** Provided material follows **

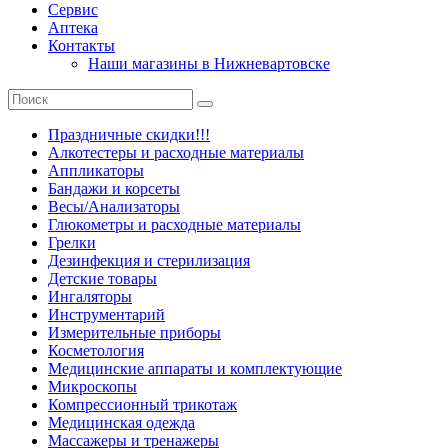
Сервис
Аптека
Контакты
Наши магазины в Нижневартовске
Праздничные скидки!!!
Алкотестеры и расходные материалы
Аппликаторы
Бандажи и корсеты
Весы/Анализаторы
Глюкометры и расходные материалы
Грелки
Дезинфекция и стерилизация
Детские товары
Ингаляторы
Инструментарий
Измерительные приборы
Косметология
Медицинские аппараты и комплектующие
Микроскопы
Компрессионный трикотаж
Медицинская одежда
Массажеры и тренажеры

** End of Provided material **

Filter the entries above and return only the lines holding "материалы".

Алкотестеры и расходные материалы
Глюкометры и расходные материалы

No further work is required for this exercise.